# Independent citation counter

In this notebook, you can calculate the number of independent citations for all of your papers.

### What the code will do?
For each entry in your Google Scholar profile, the code will output your independent citation count, total citation count and a link to access your independent citation counts.


**Sample output:**

> The impact of cosmic variance on simulating weak lensing surveys
>
> Citations: 9/15
>
> Link:  [http://scholar.google.com/scholar?cites=17631820148925503603&scipsc=1&q=-author:%27A%20Kannawadi%27+-author:%27R%20Mandelbaum%27+-author:%27C%20Lackner%27](http://scholar.google.com/scholar?cites=17631820148925503603&scipsc=1&q=-author:%27A%20Kannawadi%27+-author:%27R%20Mandelbaum%27+-author:%27C%20Lackner%27)

The first line is the title of the paper, which has 9 independent citations and 15 total citations.
The link takes you to the Google Scholar page with the independent citations.

**Note:**
Even if the program is unable to fetch independent citation counts, it will still output your total citations and provide a link to access your independent citations.


### How to use?
In the cell below, replace `qc6CJjYAAAAJ` with your Google Scholar profile ID.
You may also want to specify a proxy type (more details below).
Then, run all cells.

### Troubleshooting
If you see a `MaxTriesExceededException`, it means Google Scholar caught a whiff of your action.
Try again later, or use a better proxy.

<br>

### Enter your Google Scholar profile ID
*unless you are Albert Einstein.*

For example, if your Google Scholar profile URL is [`https://scholar.google.com/citations?user=qc6CJjYAAAAJ`](https://scholar.google.com/citations?user=qc6CJjYAAAAJ), then your profile ID is `qc6CJjYAAAAJ`.

In [None]:
# The only cell which you are expected to modify.
scholar_id = 'qc6CJjYAAAAJ'

# `proxy_type` must be one of ScraperAPI, Luminati, FreeProxy, SingleProxy or NoProxy.
# NoProxy will give only the links to independent, not the counts.
proxy_type = 'NoProxy'  # Case insensitive

#### More on `proxy_type`

By default, the code provides only the links to page containing independent citations, and does not open the page to count them.
Google Scholar actively blocks automated requests to its citation database.
Continuous, repeated requests from a single IP address may lead to a ban.
However, if you need the counts, you may be able to circumvent this by using a proxy.
Below are a few options:

- **FreeProxy**: Use continuously changing proxies for free.
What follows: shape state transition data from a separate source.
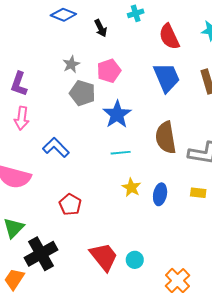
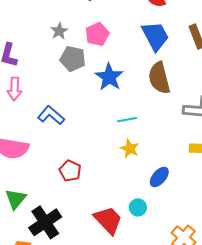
brown semicircle: (166, 138) -> (159, 78), moved
cyan line: (121, 153) -> (127, 120), moved
blue ellipse: (160, 194) -> (159, 177), moved, turned 35
cyan circle: (135, 260) -> (138, 207), moved

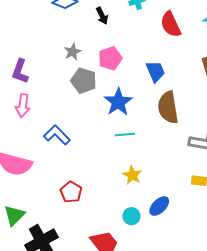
blue trapezoid: (155, 36) -> (155, 71), moved, size x0.7
cyan line: (127, 120) -> (125, 135), moved
cyan circle: (138, 207) -> (131, 216), moved

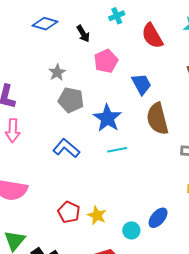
pink pentagon: (110, 58) -> (106, 61), moved
blue L-shape: (57, 135) -> (66, 148), moved
yellow star: (132, 175) -> (97, 215), moved

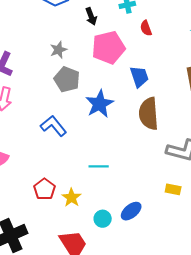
red semicircle: (152, 36) -> (146, 28), moved, size x0.6
pink pentagon: (106, 61) -> (108, 48), size x1.4
cyan line: (117, 150) -> (99, 166), moved

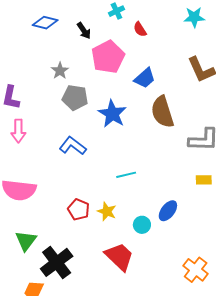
blue trapezoid: (139, 77) -> (145, 78), turned 80

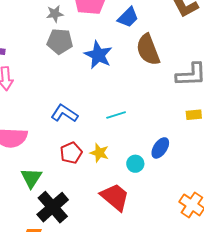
gray star: (60, 71) -> (55, 14), moved, turned 30
blue L-shape: (73, 146) -> (64, 113), moved
red pentagon: (79, 210) -> (71, 153), turned 30
green triangle: (26, 241) -> (31, 178), moved

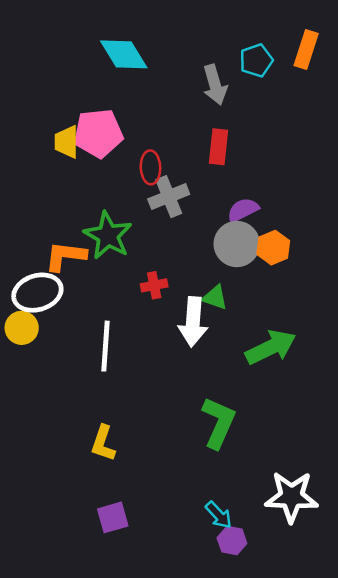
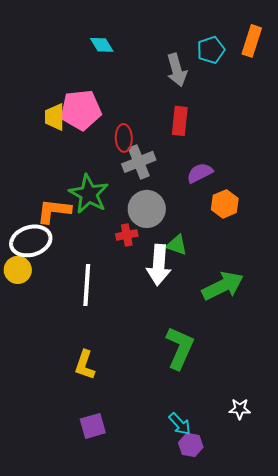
cyan diamond: (124, 54) -> (102, 45), size x0.6
gray circle: (237, 244) -> (147, 209), moved
white star: (291, 497) -> (240, 409), size x0.5

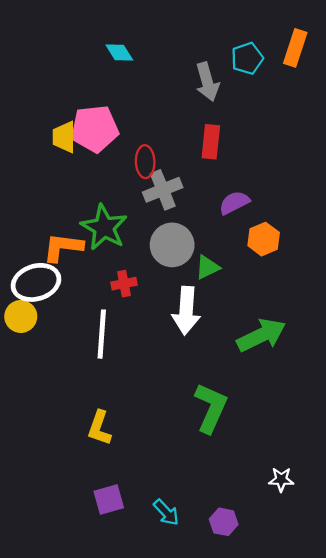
red cross: (127, 235) -> (124, 284), moved
green triangle: (177, 245) -> (207, 267), moved, turned -45
cyan arrow: (180, 424) -> (166, 512), moved

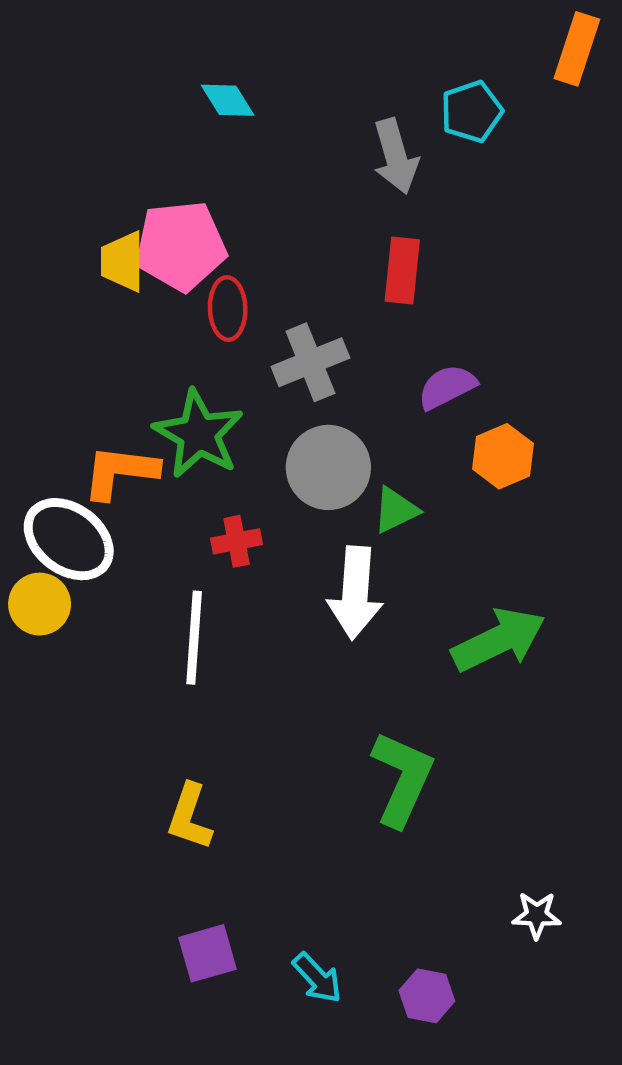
orange rectangle: (295, 48) -> (577, 49), moved
red ellipse: (145, 162) -> (228, 309), moved
white ellipse: (36, 282) -> (69, 539), turned 54

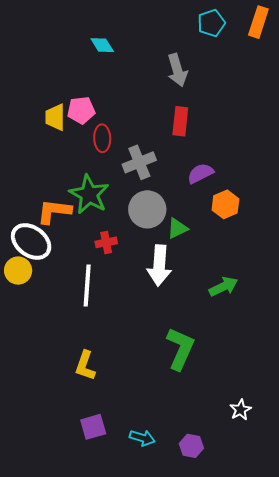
cyan pentagon: (472, 111) -> (211, 23), moved
pink pentagon: (181, 246) -> (81, 110), size x0.7
green arrow: (499, 640) -> (223, 287), size x0.7
white star: (537, 915) -> (240, 410), turned -30
cyan arrow: (317, 978) -> (142, 438), turned -30

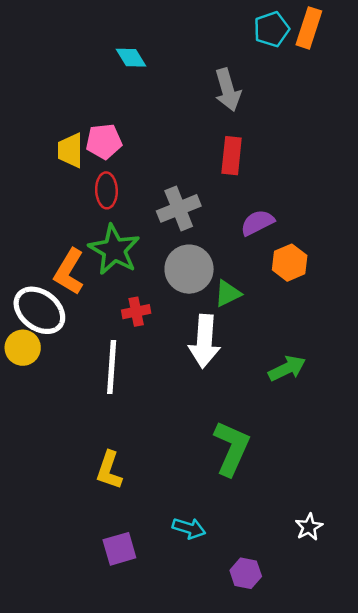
orange rectangle: (258, 22) -> (309, 28), moved
red ellipse: (102, 138) -> (106, 190), moved
orange L-shape: (54, 211) -> (69, 272), turned -66
cyan arrow: (142, 438) -> (189, 528), moved

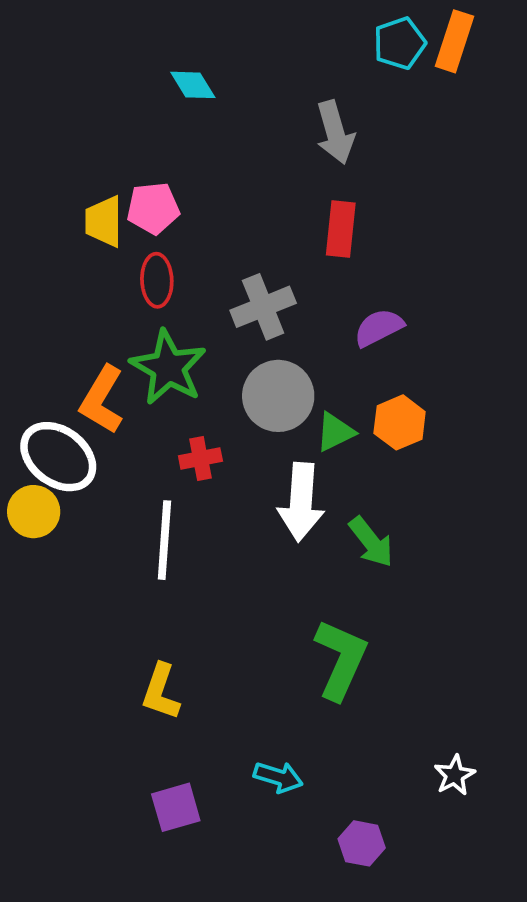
orange hexagon: (290, 263) -> (400, 422), moved
green arrow: (287, 368) -> (371, 542), moved, turned 78

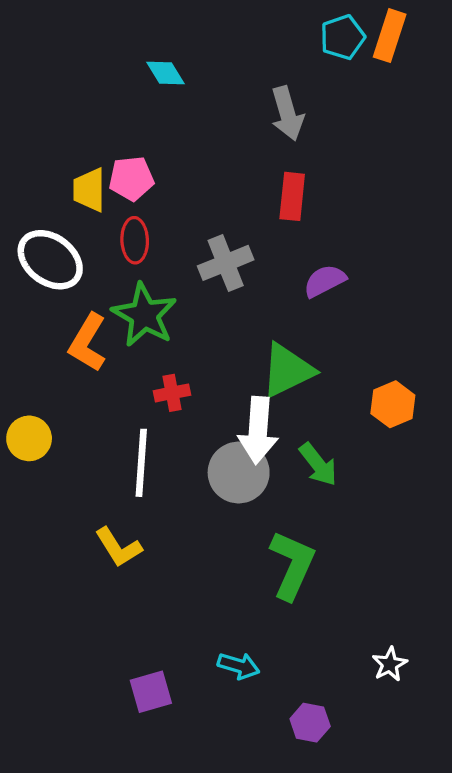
gray circle: (278, 396) -> (239, 473), moved
orange hexagon: (400, 422) -> (393, 404), moved
green triangle: (335, 432) -> (287, 370), size x1.6
white ellipse: (58, 457) -> (50, 260), moved
yellow L-shape: (161, 692) -> (118, 547), moved, turned -51

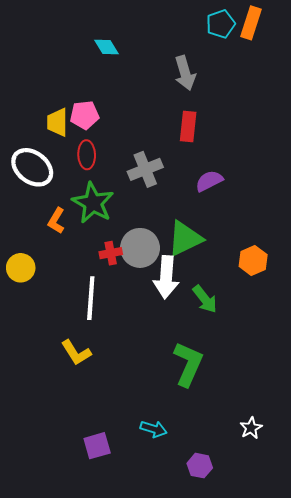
orange L-shape: (88, 343) -> (56, 221), size x0.7
yellow circle: (29, 438) -> (21, 268), moved
gray circle: (239, 473) -> (140, 248), moved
    This protects your IP address, but is not very effective at circumventing Google Scholar's anti-bot prevention. You might want to use other options if you are unable to reach Google Scholar.


- **ScraperAPI** (recommended): [Create a free account](https://www.scraperapi.com/) without providing personal and payment information. Free account supports 5000 requests per month, more that sufficient to run this notebook for most researchers.

- **Luminati** (untested): Similar to ScraperAPI, and is known to circumvent Google Scholar's anti-bot prevention better. No free account is available.

- **SingleProxy**: Use a single proxy for all requests.

- **NoProxy** (default): Using `NoProxy` will not fetch the counts by default. You can still try to fetch the counts (at your own risk) by setting `links_only` below to `False`. Use this sparingly if `FreeProxy` does not work and you don't want to create any accounts. You may also use this safely if you are already connected to a VPN.




Read the [official scholarly documentation](https://scholarly.readthedocs.io/en/latest/quickstart.html#using-proxies) for more details.

In [None]:
links_only = (proxy_type.lower() == 'noproxy')

### Install and import the required packages.

In [None]:
! pip install -q scholarly

In [None]:
try:
    from scholarly import scholarly, ProxyGenerator #, MaxTriesExceededException
except IndexError:
    """ Ignore the harmless IndexError occuring from a dependency"""
    pass
import time, random
from getpass import getpass
try:
    from urllib import quote  # type: ignore ; Python 2
except ImportError:
    from urllib.parse import quote  # type: ignore ; Python 3

In [None]:
def set_proxy(proxy_type='NoProxy'):
    """Set a proxy for to scrape Google Scholar.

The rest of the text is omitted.